→ TASK INSTRUCTIONS
When you copy the entries, keep every word exactly as it is and drop the images.

→ DATA FOR THE TASK
===
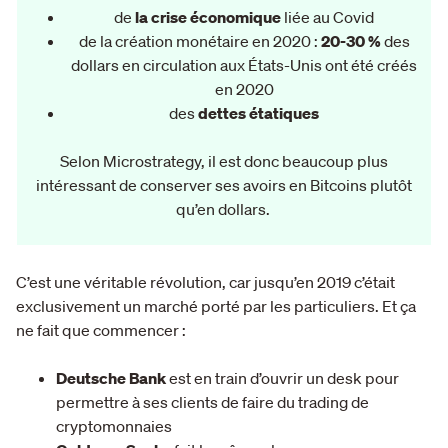
de
la crise économique
liée au Covid
de la création monétaire en 2020 :
20-30 %
des
dollars en circulation aux États-Unis ont été créés
en 2020
des
dettes étatiques
Selon Microstrategy, il est donc beaucoup plus
intéressant de conserver ses avoirs en Bitcoins plutôt
qu’en dollars.
C’est une véritable révolution, car jusqu’en 2019 c’était
exclusivement un marché porté par les particuliers. Et ça
ne fait que commencer :
Deutsche Bank
est en train d’ouvrir un desk pour
permettre à ses clients de faire du trading de
cryptomonnaies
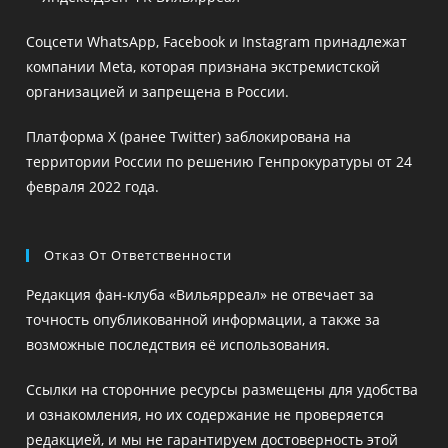
новой
новой
Соцсети WhatsApp, Facebook и Instagram принадлежат
вкладке
вкладке
компании Meta, которая признана экстремистской
организацией и запрещена в России.
Платформа X (ранее Twitter) заблокирована на
территории России по решению Генпрокуратуры от 24
февраля 2022 года.
Отказ От Ответственности
Редакция фан-клуба «Вильярреал» не отвечает за
точность опубликованной информации, а также за
возможные последствия её использования.
Ссылки на сторонние ресурсы размещены для удобства
и ознакомления, но их содержание не проверяется
редакцией, и мы не гарантируем достоверность этой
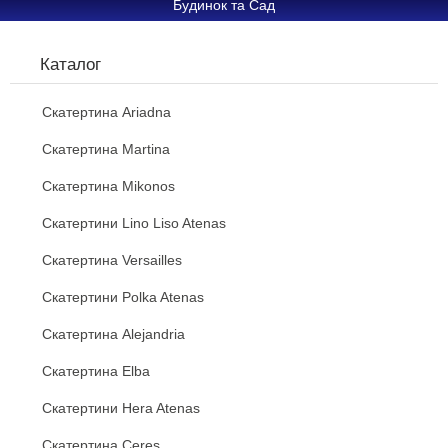
Будинок та Сад
Каталог
Скатертина Ariadna
Скатертина Martina
Скатертина Mikonos
Скатертини Lino Liso Atenas
Скатертина Versailles
Скатертини Polka Atenas
Скатертина Alejandria
Скатертина Elba
Скатертини Hera Atenas
Скатертина Ceres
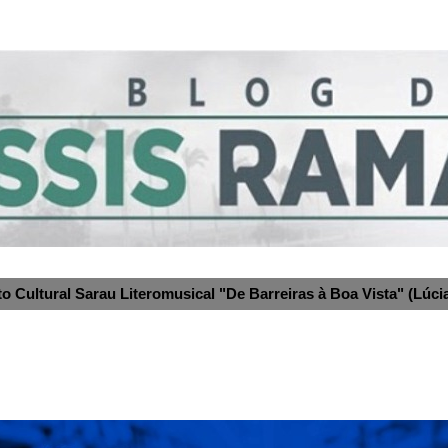
to Cultural Sarau Literomusical "De Barreiras à Boa Vista" (Lúcia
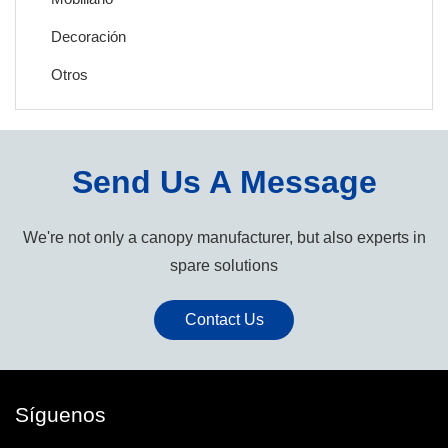
Decoración
Otros
Send Us A Message
We're not only a canopy manufacturer, but also experts in
spare solutions
Contact Us
Síguenos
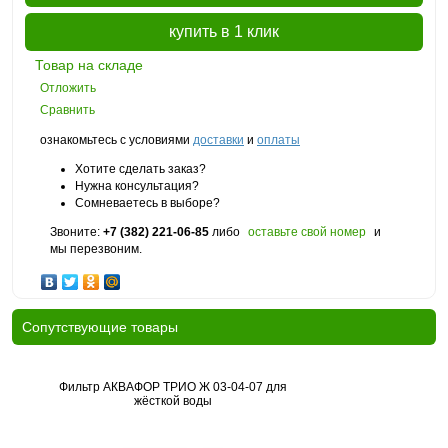
купить в 1 клик
Товар на складе
Отложить
Сравнить
ознакомьтесь с условиями
доставки
и
оплаты
Хотите сделать заказ?
Нужна консультация?
Сомневаетесь в выборе?
Звоните:
+7 (382) 221-06-85
либо
оставьте свой номер
и
мы перезвоним.
Cопутствующие товары
Фильтр АКВАФОР ТРИО Ж 03-04-07 для
жёсткой воды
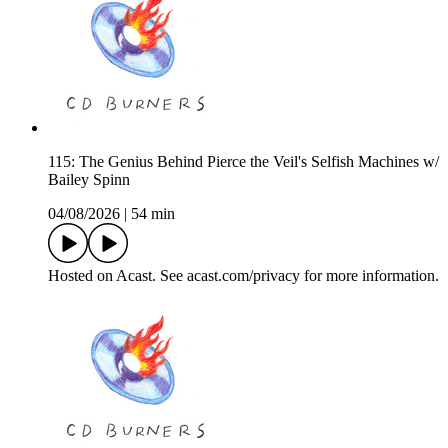
115: The Genius Behind Pierce the Veil's Selfish Machines w/
Bailey Spinn
04/08/2026
|
54 min
Hosted on Acast. See acast.com/privacy for more information.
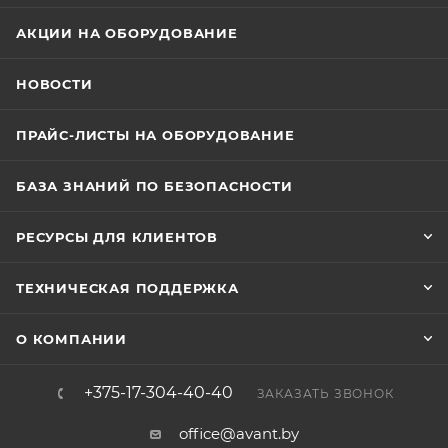
АКЦИИ НА ОБОРУДОВАНИЕ
НОВОСТИ
ПРАЙС-ЛИСТЫ НА ОБОРУДОВАНИЕ
БАЗА ЗНАНИЙ ПО БЕЗОПАСНОСТИ
РЕСУРСЫ ДЛЯ КЛИЕНТОВ
ТЕХНИЧЕСКАЯ ПОДДЕРЖКА
О КОМПАНИИ
+375-17-304-40-40
ЗАКАЗАТЬ ЗВОНОК
office@avant.by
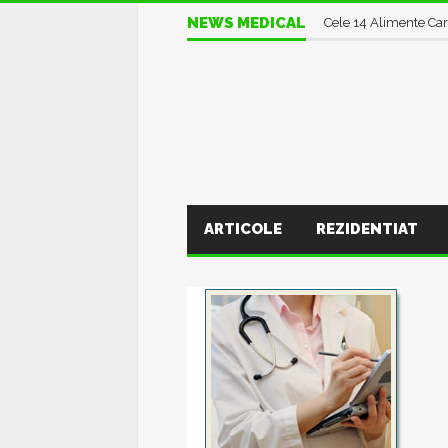
Excesul de Banane :
NEWS MEDICAL
Cele 14 Alimente Car
ARTICOLE
REZIDENTIAT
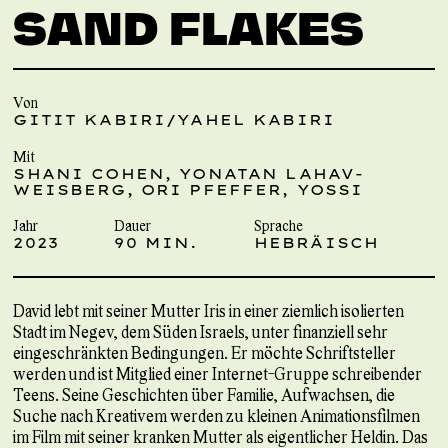
SAND FLAKES
Von
GITIT KABIRI/YAHEL KABIRI
Mit
SHANI COHEN, YONATAN LAHAV-
WEISBERG, ORI PFEFFER, YOSSI
Jahr
Dauer
Sprache
2023
90 MIN.
HEBRÄISCH
David lebt mit seiner Mutter Iris in einer ziemlich isolierten
Stadt im Negev, dem Süden Israels, unter finanziell sehr
eingeschränkten Bedingungen. Er möchte Schriftsteller
werden und ist Mitglied einer Internet-Gruppe schreibender
Teens. Seine Geschichten über Familie, Aufwachsen, die
Suche nach Kreativem werden zu kleinen Animationsfilmen
im Film mit seiner kranken Mutter als eigentlicher Heldin. Das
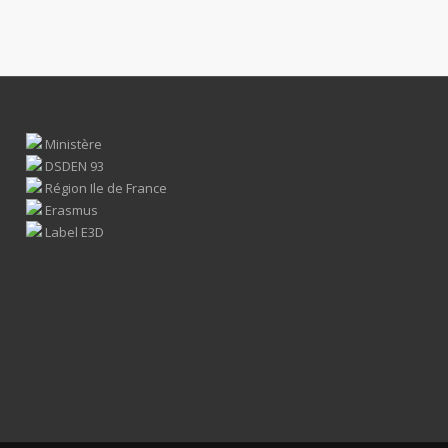
Ministère
DSDEN 93
Région Ile de France
Erasmus
Label E3D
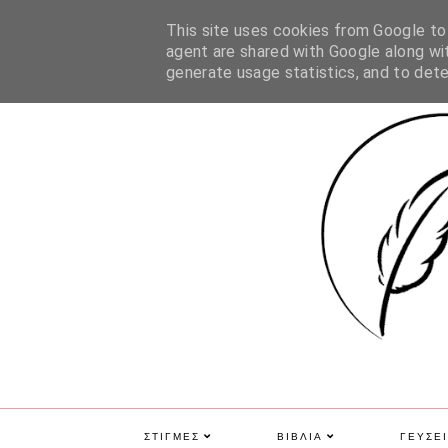
ΑΡΧΙΚΗ
ΠΟΙΑ ΕΙΜΑΙ
ΕΠΙΚΟΙΝΩΝΙΑ
GDPR
This site uses cookies from Google to d
agent are shared with Google along wit
generate usage statistics, and to det
ΣΤΙΓΜΕΣ
ΒΙΒΛΙΑ
ΓΕΥΣΕΙ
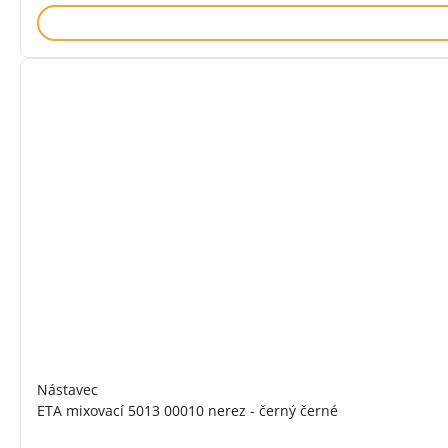
Nástavec
ETA mixovací 5013 00010 nerez - černý černé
===
→ RESPONSE AREA
de
la crise économique
liée au Covid
de la création monétaire en 2020 :
20-30 %
des
dollars en circulation aux États-Unis ont été créés
en 2020
des
dettes étatiques
Selon Microstrategy, il est donc beaucoup plus
intéressant de conserver ses avoirs en Bitcoins plutôt
qu’en dollars.
C’est une véritable révolution, car jusqu’en 2019 c’était
exclusivement un marché porté par les particuliers. Et ça
ne fait que commencer :
Deutsche Bank
est en train d’ouvrir un desk pour
permettre à ses clients de faire du trading de
cryptomonnaies
новой
новой
Соцсети WhatsApp, Facebook и Instagram принадлежат
вкладке
вкладке
компании Meta, которая признана экстремистской
организацией и запрещена в России.
Платформа X (ранее Twitter) заблокирована на
территории России по решению Генпрокуратуры от 24
февраля 2022 года.
Отказ От Ответственности
Редакция фан-клуба «Вильярреал» не отвечает за
точность опубликованной информации, а также за
возможные последствия её использования.
Ссылки на сторонние ресурсы размещены для удобства
и ознакомления, но их содержание не проверяется
редакцией, и мы не гарантируем достоверность этой
Будинок та Сад
Каталог
Скатертина Ariadna
Скатертина Martina
Скатертина Mikonos
Скатертини Lino Liso Atenas
Скатертина Versailles
Скатертини Polka Atenas
Скатертина Alejandria
Скатертина Elba
Скатертини Hera Atenas
Скатертина Ceres
to Cultural Sarau Literomusical "De Barreiras à Boa Vista" (Lúcia
Decoración
Otros
Send Us A Message
We're not only a canopy manufacturer, but also experts in
spare solutions
Contact Us
Síguenos
купить в 1 клик
Товар на складе
Отложить
Сравнить
ознакомьтесь с условиями
доставки
и
оплаты
Хотите сделать заказ?
Нужна консультация?
Сомневаетесь в выборе?
Звоните:
+7 (382) 221-06-85
либо
оставьте свой номер
и
мы перезвоним.
Cопутствующие товары
Фильтр АКВАФОР ТРИО Ж 03-04-07 для
жёсткой воды
115: The Genius Behind Pierce the Veil's Selfish Machines w/
Bailey Spinn
04/08/2026
|
54 min
Hosted on Acast. See acast.com/privacy for more information.
АКЦИИ НА ОБОРУДОВАНИЕ
НОВОСТИ
ПРАЙС-ЛИСТЫ НА ОБОРУДОВАНИЕ
БАЗА ЗНАНИЙ ПО БЕЗОПАСНОСТИ
РЕСУРСЫ ДЛЯ КЛИЕНТОВ
ТЕХНИЧЕСКАЯ ПОДДЕРЖКА
О КОМПАНИИ
+375-17-304-40-40
ЗАКАЗАТЬ ЗВОНОК
office@avant.by
Excesul de Banane :
NEWS MEDICAL
Cele 14 Alimente Car
ARTICOLE
REZIDENTIAT
SAND FLAKES
Von
GITIT KABIRI/YAHEL KABIRI
Mit
SHANI COHEN, YONATAN LAHAV-
WEISBERG, ORI PFEFFER, YOSSI
Jahr
Dauer
Sprache
2023
90 MIN.
HEBRÄISCH
David lebt mit seiner Mutter Iris in einer ziemlich isolierten
Stadt im Negev, dem Süden Israels, unter finanziell sehr
eingeschränkten Bedingungen. Er möchte Schriftsteller
werden und ist Mitglied einer Internet-Gruppe schreibender
Teens. Seine Geschichten über Familie, Aufwachsen, die
Suche nach Kreativem werden zu kleinen Animationsfilmen
im Film mit seiner kranken Mutter als eigentlicher Heldin. Das
Ministère
DSDEN 93
Région Ile de France
Erasmus
Label E3D
ΑΡΧΙΚΗ
ΠΟΙΑ ΕΙΜΑΙ
ΕΠΙΚΟΙΝΩΝΙΑ
GDPR
This site uses cookies from Google to d
agent are shared with Google along wit
generate usage statistics, and to det
ΣΤΙΓΜΕΣ
ΒΙΒΛΙΑ
ΓΕΥΣΕΙ
Nástavec
ETA mixovací 5013 00010 nerez - černý černé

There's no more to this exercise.